研究課題/領域番号 |
21K12884
|
研究種目 |
若手研究
|
配分区分 | 基金 |
審査区分 |
小区分01060:美術史関連
|
研究機関 | 神戸大学 |
研究代表者 |
向井 晃子 神戸大学, 国際文化学研究科, 協力研究員 (70848465)
|
研究期間 (年度) |
2021-04-01 – 2026-03-31
|
研究課題ステータス |
交付 (2023年度)
|
配分額 *注記 |
4,680千円 (直接経費: 3,600千円、間接経費: 1,080千円)
2025年度: 780千円 (直接経費: 600千円、間接経費: 180千円)
2024年度: 780千円 (直接経費: 600千円、間接経費: 180千円)
2023年度: 1,040千円 (直接経費: 800千円、間接経費: 240千円)
2022年度: 910千円 (直接経費: 700千円、間接経費: 210千円)
2021年度: 1,170千円 (直接経費: 900千円、間接経費: 270千円)
|
キーワード | 前衛書 / 井上有一 / 日本近代美術 / 周縁 / 美術制度 |
研究開始時の研究の概要 |
本研究は、1957年にサンパウロ・ビエンナーレに出品し、現在も国内外で評価が高く一般にも人気のある前衛書家の井上有一について、今回資料所有者から閲覧許可を得られた膨大な量の自筆日記と制作記録を調査し、井上の革新的な制作活動と受容、彼が支えられた環境を明らかにする。そして、明治期に日本の近代美術制度から周縁化された書から生まれ戦後に隆盛した前衛書を美術制度に対する周縁からの問い直しという視点から捉えた、より広い美術史の範疇から調査結果の考察を行う。
|
研究実績の概要 |
本研究では、戦後の一時期に隆盛となった前衛書の活動を行った作家の中でも、1957年にサンパウロ・ビエンナーレに出品し、現在も国内外で評価が高く一般にも人気のある前衛書家井上有一について、資料所有者から閲覧許可を得られた自筆日記と記録を読み解いていく。
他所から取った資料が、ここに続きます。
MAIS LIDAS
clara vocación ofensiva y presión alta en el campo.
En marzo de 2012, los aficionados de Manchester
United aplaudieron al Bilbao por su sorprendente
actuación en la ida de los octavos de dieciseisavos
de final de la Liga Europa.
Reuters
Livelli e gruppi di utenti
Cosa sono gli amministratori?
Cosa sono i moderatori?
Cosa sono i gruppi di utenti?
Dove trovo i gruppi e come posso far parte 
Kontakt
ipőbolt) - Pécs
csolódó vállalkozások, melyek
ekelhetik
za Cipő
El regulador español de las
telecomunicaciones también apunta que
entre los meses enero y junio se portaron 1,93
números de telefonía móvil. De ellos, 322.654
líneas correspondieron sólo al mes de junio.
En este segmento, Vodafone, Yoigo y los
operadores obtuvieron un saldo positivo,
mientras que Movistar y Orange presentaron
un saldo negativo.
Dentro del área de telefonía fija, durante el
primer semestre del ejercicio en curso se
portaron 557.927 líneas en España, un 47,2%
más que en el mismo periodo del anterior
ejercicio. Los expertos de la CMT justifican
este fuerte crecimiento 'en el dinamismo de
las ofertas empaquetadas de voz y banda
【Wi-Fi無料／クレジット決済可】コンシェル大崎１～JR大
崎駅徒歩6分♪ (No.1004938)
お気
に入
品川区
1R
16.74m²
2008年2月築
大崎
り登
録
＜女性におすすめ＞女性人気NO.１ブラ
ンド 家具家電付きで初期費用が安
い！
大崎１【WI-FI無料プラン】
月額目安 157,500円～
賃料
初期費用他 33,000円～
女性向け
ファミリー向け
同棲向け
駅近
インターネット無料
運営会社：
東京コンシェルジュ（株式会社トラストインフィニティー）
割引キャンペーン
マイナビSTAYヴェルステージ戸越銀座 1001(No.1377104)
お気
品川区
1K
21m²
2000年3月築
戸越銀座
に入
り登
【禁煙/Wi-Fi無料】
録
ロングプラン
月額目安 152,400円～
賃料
本研究の目的は、明治期になされた「美術」の分類を問い直すような革新的な試みを行ったものの周縁化された立場にあった井上の革新的な制作活動と受容、彼が支えられた環境を明らかにし、美術制度に支えられなかった芸術表現の状況の一端を検討し、それによって、美術制度の枠外にある伝統芸術が近代に遂げた展開の一面を美術史研究に加え、欧米とは異なる歴史と文化がある日本の美術史の特徴を制度外から逆照射する形で 明らかにしたいと考えている。 今年度は、自筆日記を所有するギャラリーへの訪問調査を月1から2回程度を目安に、先方と予定調整を図りつつ実施した。また、関連する展覧会調査と資料調査を複数回実施した。ギャラリーへの訪問調査では、前年度に立案した研究推進方策の通り、日記帳一冊毎にその全体を概観する方向で確認を進める資料の閲覧と、必要に応じたメモ取りを行った。その結果、井上が精力的に活動した1960年代の日記について、一通りの閲覧を完了した。1960年代を通じて、井上の自筆日記では、まとまった文章というよりは制作メモのような記述が多くなされており、井上の活動が詳細に記録されている状況ではなかった。これは調査を行ったからこそ判明した成果であり、引き続き、自筆日記の調査を継続する。今後の研究の展開としては、まず概要を把握するという当初の方針を保持しつつ、調査資料の状況に応じて、成果物としては、論考としてまとめるだけでなく、日記の記載状況を紹介するような方向性も範疇に入れ、適切に成果物を公表する。
|
現在までの達成度 (区分) |
現在までの達成度 (区分)
3: やや遅れている
理由
新型コロナ感染症蔓延の影響で調査が大幅に遅れたところから、鋭意進めているため。また、プライベート面での、親の介護の手助け、伴侶の海外転勤の発生という、予想外の出来事も発生した影響もあった。
|
今後の研究の推進方策 |
新型コロナ感染症については、社会活動が再開され、訪問調査が行いやすい状況となったので、一層積極的に調査を遂行する。ただ、今年度末から来年度にかけて訪問調査先のギャラリーが移転するため、先方の事情も考慮しつつ、実施を図る。 研究を遂行する上での課題としては、今年度までに調査を行った1960年代の井上の自筆日記では制作メモのような記述が多く、活動状況が詳細に記録されているわけではなかった点がある。これらへの対応としては、前年度に立案した推進方策の、日記帳一冊毎にその全体を概観する方向で確認を継続する。また、成果物は、調査資料の状況に応じて、論考としてまとめるだけでなく、日記の記載状況を紹介するような方向性も範疇に入れ、適切に公表する。